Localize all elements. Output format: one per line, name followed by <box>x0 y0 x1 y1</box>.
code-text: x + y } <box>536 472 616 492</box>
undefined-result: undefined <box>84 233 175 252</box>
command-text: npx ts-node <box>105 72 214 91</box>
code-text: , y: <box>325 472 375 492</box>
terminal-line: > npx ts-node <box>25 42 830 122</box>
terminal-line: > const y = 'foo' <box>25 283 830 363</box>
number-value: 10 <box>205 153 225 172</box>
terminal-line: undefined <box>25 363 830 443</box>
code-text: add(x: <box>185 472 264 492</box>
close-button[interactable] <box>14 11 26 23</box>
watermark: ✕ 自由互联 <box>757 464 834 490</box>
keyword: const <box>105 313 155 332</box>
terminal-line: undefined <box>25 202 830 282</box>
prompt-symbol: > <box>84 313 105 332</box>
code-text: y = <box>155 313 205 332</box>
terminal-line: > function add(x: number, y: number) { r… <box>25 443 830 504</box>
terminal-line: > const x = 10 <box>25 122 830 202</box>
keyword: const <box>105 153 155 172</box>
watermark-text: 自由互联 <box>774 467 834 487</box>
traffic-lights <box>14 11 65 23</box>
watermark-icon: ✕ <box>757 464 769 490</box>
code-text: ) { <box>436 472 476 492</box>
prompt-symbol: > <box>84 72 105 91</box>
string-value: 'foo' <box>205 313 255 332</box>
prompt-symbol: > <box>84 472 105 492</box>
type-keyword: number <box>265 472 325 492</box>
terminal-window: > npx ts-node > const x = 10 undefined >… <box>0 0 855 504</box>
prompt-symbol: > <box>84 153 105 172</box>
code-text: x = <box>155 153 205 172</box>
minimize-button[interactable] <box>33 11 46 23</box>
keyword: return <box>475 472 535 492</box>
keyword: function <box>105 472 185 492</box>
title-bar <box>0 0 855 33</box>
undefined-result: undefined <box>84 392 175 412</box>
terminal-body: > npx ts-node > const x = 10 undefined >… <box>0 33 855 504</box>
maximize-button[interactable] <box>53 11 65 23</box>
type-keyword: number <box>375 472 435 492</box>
--
> Task to carry out
Every record must appear in the answer exactly as written.

> Solution for this task
Localize all elements. Output format: one per line, name followed by <box>x0 y0 x1 y1</box>.
code-text: x + y } <box>536 472 616 492</box>
undefined-result: undefined <box>84 233 175 252</box>
command-text: npx ts-node <box>105 72 214 91</box>
code-text: , y: <box>325 472 375 492</box>
terminal-line: > npx ts-node <box>25 42 830 122</box>
terminal-line: > const y = 'foo' <box>25 283 830 363</box>
number-value: 10 <box>205 153 225 172</box>
terminal-line: undefined <box>25 363 830 443</box>
code-text: add(x: <box>185 472 264 492</box>
close-button[interactable] <box>14 11 26 23</box>
watermark: ✕ 自由互联 <box>757 464 834 490</box>
keyword: const <box>105 313 155 332</box>
terminal-line: undefined <box>25 202 830 282</box>
prompt-symbol: > <box>84 313 105 332</box>
code-text: y = <box>155 313 205 332</box>
terminal-line: > function add(x: number, y: number) { r… <box>25 443 830 504</box>
terminal-line: > const x = 10 <box>25 122 830 202</box>
keyword: const <box>105 153 155 172</box>
watermark-text: 自由互联 <box>774 467 834 487</box>
traffic-lights <box>14 11 65 23</box>
watermark-icon: ✕ <box>757 464 769 490</box>
code-text: ) { <box>436 472 476 492</box>
prompt-symbol: > <box>84 72 105 91</box>
string-value: 'foo' <box>205 313 255 332</box>
prompt-symbol: > <box>84 472 105 492</box>
type-keyword: number <box>265 472 325 492</box>
terminal-window: > npx ts-node > const x = 10 undefined >… <box>0 0 855 504</box>
prompt-symbol: > <box>84 153 105 172</box>
code-text: x = <box>155 153 205 172</box>
minimize-button[interactable] <box>33 11 46 23</box>
keyword: return <box>475 472 535 492</box>
keyword: function <box>105 472 185 492</box>
title-bar <box>0 0 855 33</box>
undefined-result: undefined <box>84 392 175 412</box>
terminal-body: > npx ts-node > const x = 10 undefined >… <box>0 33 855 504</box>
maximize-button[interactable] <box>53 11 65 23</box>
type-keyword: number <box>375 472 435 492</box>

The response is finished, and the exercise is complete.